在文件staging/src/k8s.io/apiserver/pkg/util/flowcontrol/fairqueuing/queueset/queueset.go
中定义的shuffleShardAndRejectOrEnqueueLocked
函数实现了这一过程,在shuffleShardLocked
阶段,选取负载最小的队列索引,然后在rejectOrEnqueueToBoundLocked
中检查负载最小的队列中是否有位置给目前的请求,如果没有,在返回nil,表示这个请求无法被处理,向客户端返回HTTP状态码429,表示服务器目前负载过大。

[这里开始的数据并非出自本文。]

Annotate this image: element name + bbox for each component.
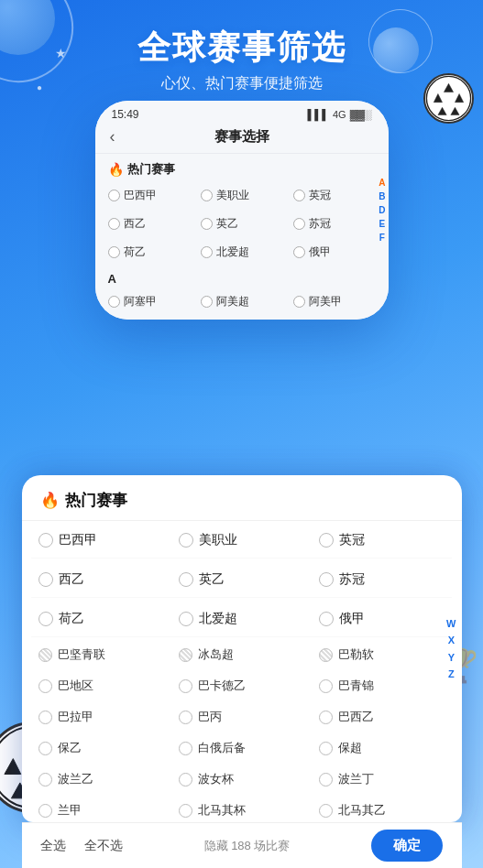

func (qs *queueSet) shuffleShardAndRejectOrEnqueueLocked(ctx context.Context, workEstimate *fqrequest.WorkEstimate, hashValue uint64, flowDistinguisher, fsName string, descr1, descr2 interface{}, queueNoteFn fq.QueueNoteFn) *request {
// Start with the shuffle sharding, to pick a queue.
queueIdx := qs.shuffleShardLocked(hashValue, descr1, descr2)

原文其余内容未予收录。